Madam Paul,old constant who knows new President like few others do

Omita Paul is known for theforthright views she has on various things

Written by Seema Chishti | New Delhi | Published: July 27, 2012 12:25:11 am

The 1948-born Indian Information Services officer had edited an anthology of papers called Corporate Soul back in the 1970s and recalls that a full chapter had been devoted to the expression ‘chalta hai’,dealing with the downside of work culture in India. There is,however,no “chalta hai” or even “cholchhe” in what friends call the steel she has shown,or in what critics describe as her ability to control her boss.

Omita Paul is known for theforthright views she has on various things,and for the hornet’s nests these have stirred up over the years.

The name may sound Bengali but Omita Paul is actually a Punjabi from Chandigarh. She studied chemistry and journalism and is married to former Commissioner of Police in Delhi K K Paul,who is currently serving in the UPSC. She has had a varied and power-packed career,both as an officer and well after her retirement. Many in the IAS,who are used to monopolising control,have wondered how “an officer of the Information Service” has managed to enjoy the clout she does.

Now,she will be secretary to the new President,Pranab Mukherjee,capping her long association with him as “Madam Paul”,the officer heading his team. She would have preferred to stay low-profile but attention has once again come her way given the position she enjoys.

Paul,used to being a powerful man’s powerful adviser,has been the one constant as his roles have changed through their association of three decades. She has assertively managed his office,often been the single point of access to him,advised him,and been almost larger than life at times when things got really hot for him. Even on policy decisions,she has been known to have had a view,and one that has often prevailed.

She is said to know Mukherjee’s mind like few do,which is what gives her “control over her boss” in a way that political secretaries often have,and which many others resent. She knows his strengths — far-sightedness,being fascinatingly political,the enjoyment he takes in negotiation and discussions,and how he sees these as the basis of all agreements — as well as his aversions,for instance that to public display of religiosity,despite being very religious personally. She shares his workaholic nature and his determined approach to things,taking them head-on.

Over the years,she has gained his trust and that has often meant she has attracted adverse comments from fellow officers,who sniffed her “hand” in the controversial ‘2G’ note that seemed to implicate former finance minister P Chidambaram —something that was resolved only after the party’s top leadership stepped in.

“He has many sterling qualities. I have learnt a lot from Mr Mukherjee and the process of learning continues on a daily basis,on how he manages everything,” she says,firmly refusing to elaborate on any “instances” she can recall.

She brushes aside talk of her being seen as “too powerful”. She says many people started writing things about her and even about a recent,controversial PIL “without even as much as checking with me for my point of view”. The PIL,since dismissed by the Supreme Court,alleged that the Finance Ministry under Pranab Mukherjee acted inappropriately to promote the prospects of an IAS officer,who happens to be Paul’s brother,in a public sector company.

In her days as an officer,her firm views on governance and the way she pushed things had often unsettled established practice.
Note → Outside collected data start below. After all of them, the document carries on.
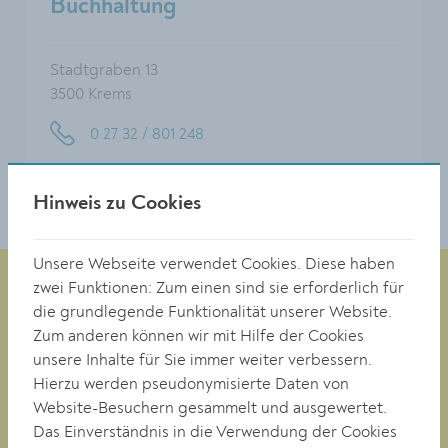
Buchhaltung
Stadtgraben 13
3500 Krems
0 27 32 / 801 248
buchhaltung@krems.gv.at
Hinweis zu Cookies
Unsere Webseite verwendet Cookies. Diese haben
zwei Funktionen: Zum einen sind sie erforderlich für
die grundlegende Funktionalität unserer Website.
Zum anderen können wir mit Hilfe der Cookies
Magistrat der Stadt Krems
Obere Landstraße 4
unsere Inhalte für Sie immer weiter verbessern.
A-3500 Krems
Hierzu werden pseudonymisierte Daten von
Website-Besuchern gesammelt und ausgewertet.
Das Einverständnis in die Verwendung der Cookies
A former colleague who worked with her at Doordarshan during the early 2000s remember how she sought to counter competition from private channels: “She changed the packaging of the sports channel and did not allow it to remain the joke it had become.” She insisted on live sports events and also set up the DD Archives,pushing the envelope constantly.

Which of the reforms she introduced is her favourite? “I just did my job; no real things I can tom-tom as my reform. But I recall that we did a lot of work with the voluntary sector. In our time at the Planning Commission,we moved the concept of working closely with the voluntary sector — an idea that is blossoming now.”

Paul recalls how “in our time” — the years “so close to Independence” — there was a keenness to join government. “The ideas of Nehru and Indiraji greatly impacted my generation of officers. Values were sacrosanct for us.”

Will being in Rashtrapati Bhawan give her some hours of leisure? There is actually a lot of work,she indicates,though “of a different kind,no doubt”. In the past eight to 10 years,she has been able to watch just TV and very few films,though she wanted to watch more. “I have seen some comedies with the children at home and enjoyed 3 Idiots.” The last film she recalls watching is Kahaani,set in Kolkata.